A 1-year-old boy died when fire tore through an apartment in the Bronx on Monday afternoon, and twin 6-year-olds — a boy and a girl — were critically injured, the police said.
Firefighters arriving at the scene of the fire at Bainbridge Avenue and East 194th Street in the Fordham neighborhood found flames pouring out of an apartment on the second floor of a five-story building, said Malcolm Moore, an assistant fire chief.
Neighbors at the scene said that the mother of the children had managed to sprint out of the building with one child in her arms but had shouted that three children remained inside.
“I saw so many people crying, the mother of the children crying,” said Rosa Hilario, 46. “At one point the mother of the children was crying, trying to get back into the building, but they wouldn’t let her.”
Ms. Hilario said that she had been walking from a store when she saw the fire “running up the building.”
“The heat was shattering the windows,” she said. “The firefighters came and broke the rest of the windows, and the fire was burning on the outside. They took two kids out of there and had them on oxygen.”
Chief Moore said the firefighters had struggled to enter the building through the front door because of the “volume of fire” in the staircase and had to remove two of the children through a window.
The boy was pronounced dead at St.
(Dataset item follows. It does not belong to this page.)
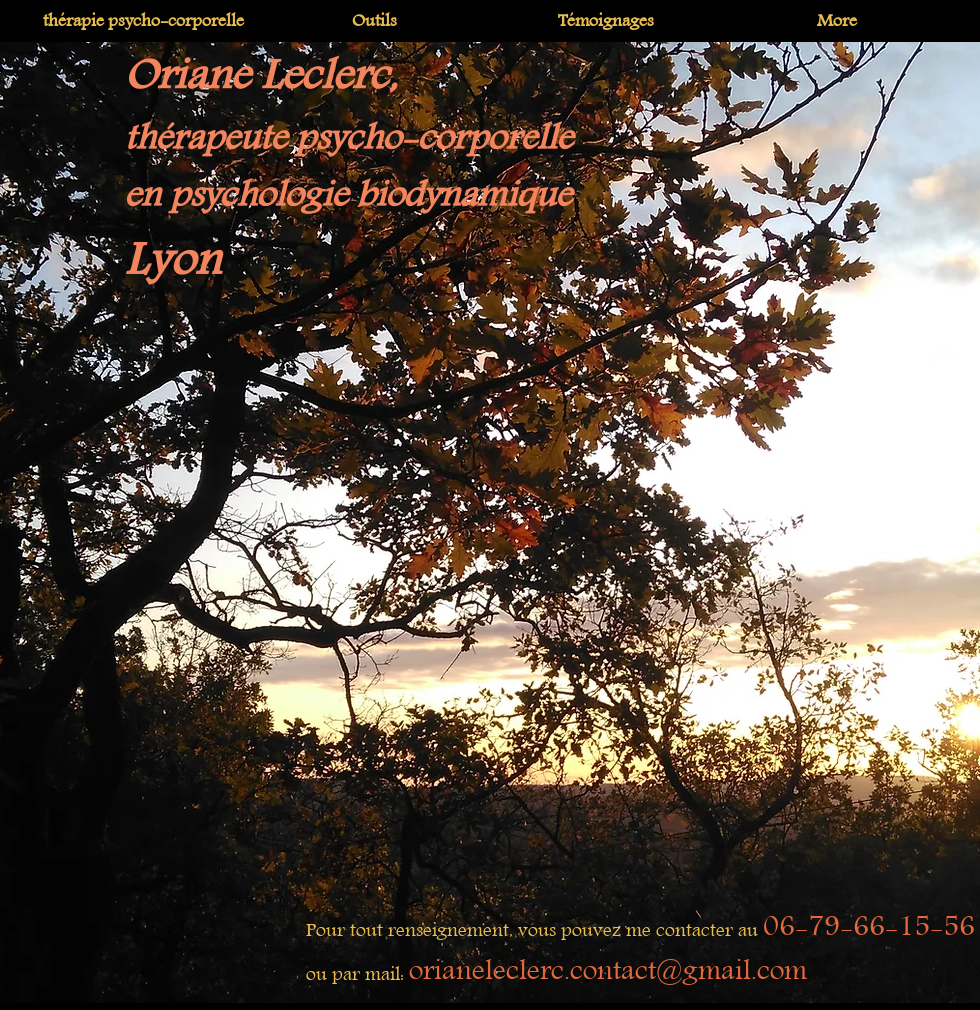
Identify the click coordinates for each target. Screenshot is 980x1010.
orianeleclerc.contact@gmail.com (608, 971)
Barnabas Hospital, where the 6-year-olds were also being treated, the police said. Three other people were also injured, one of them seriously, and three firefighters sustained minor injuries, officials said. The fire, reported shortly after 3:30 p.m., was declared under control an hour later. Its cause is still being investigated.
There have been several fatal fires recently in the Bronx, including one last Wednesday that killed three people and one on April 21 that killed two. A fire at an apartment building in Upper Manhattan last Monday killed three people and injured 14 others.
Chief Moore said that just as at some of those other recent fires, people fleeing the fire on Monday had left apartment doors open, allowing the fire to spread through the hallway.
“If there was one message that I could deliver across the spectrum to everyone here, and out there watching, it is, ‘Close the door,’” he said. “It’s tough to wrap your mind around having to do that, but the minute you close that door, you give everyone else in the building an opportunity to flee, and you give yourself your time to flee, by not allowing the fire to chase people.”